With creating the secrets in the Docker container only from within the pipeline, protecting them in the project settings, and using Terraform’s file() function to read them only while executing Terraform instead of passing them as variables, secrets are not revealed in the output of the GitLab CI pipeline logs.

However, the Ansible become_pass (the terraform user’s password on the remote hosts) is read by Terraform and then passed to the provisioner. It is therefore revealed in plaintext in the pipeline logs and you keep that in mind when using the provisioner.

I have created an issue regarding this concern that you can follow to be notified about updates.

Pitfalls With Automating Terraform

A topic to discuss when automating Terraform is that of how to handle the GitLab CI pipelines and its jobs. To be precise, there are a couple things to keep in mind:

Do not stop pipelines manually if possible. Terraform handles the defined resources in a state file. When stopping a pipeline Terraform cannot gracefully stop and a locked state is the result. You can force-unlock it but this is a manual step you generally want to prevent.
Check the changes from the planning stage! Manual job triggers are a handy feature GitLab CI and when it comes to Terraform automation we do not want to miss it. From time to time, unwanted (or at least unexpected) changes were scheduled for application and we were happy about the chance to double check why they were scheduled. Wether some tags were changed via the AWS CLI or an EBS volume was manually increased in size, someone always applies chances outside of Terraform. We occasionally ended up adding a parameter to the ignore_changes map of a resource in order to prevent subsequent modification or even recreation.
Do not retry a deployment job. Instead a new pipeline should be started on the respective branch. The reason is that the job is likely to fail again with the error message "Failed to load backend: This plan was created against an older state than is current. Please create a new plan file against the latest state and try again." This error occurs when a plan file is reused after its changes where already partially applied.

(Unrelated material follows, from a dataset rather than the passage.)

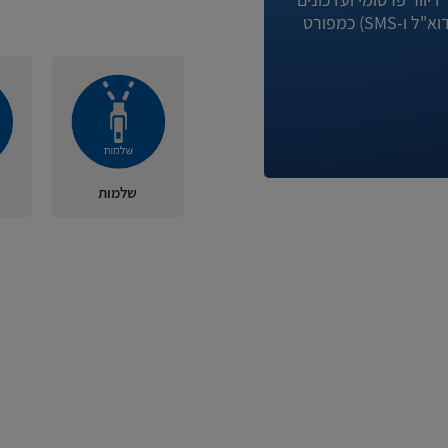
מניגא וחברות קשורות לה באמצעי המדיה השונים (לרבות דוא"ל ו-SMS) כמפורט
שלמות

However, one thing I have learned in past is that even the best automation processes are not perfect…

Summary

We have created a custom Docker image which is smaller than the official “full” tagged Terraform image, but extended the “light” image with the Terraform AWS provider and radekg’s Ansible provisioner to enable us to automate our Terraform workflow with GitLab CI pipelines.

Within Terraform we created a AWS EC2 instance which is not only automatically created by Terraform, but also automatically provisioned with Ansible.

I hope I was able to provide some useful information to help you improve your Terraform workflow by including the Ansible provisioner and creating automatic pipelines in GitLab CI!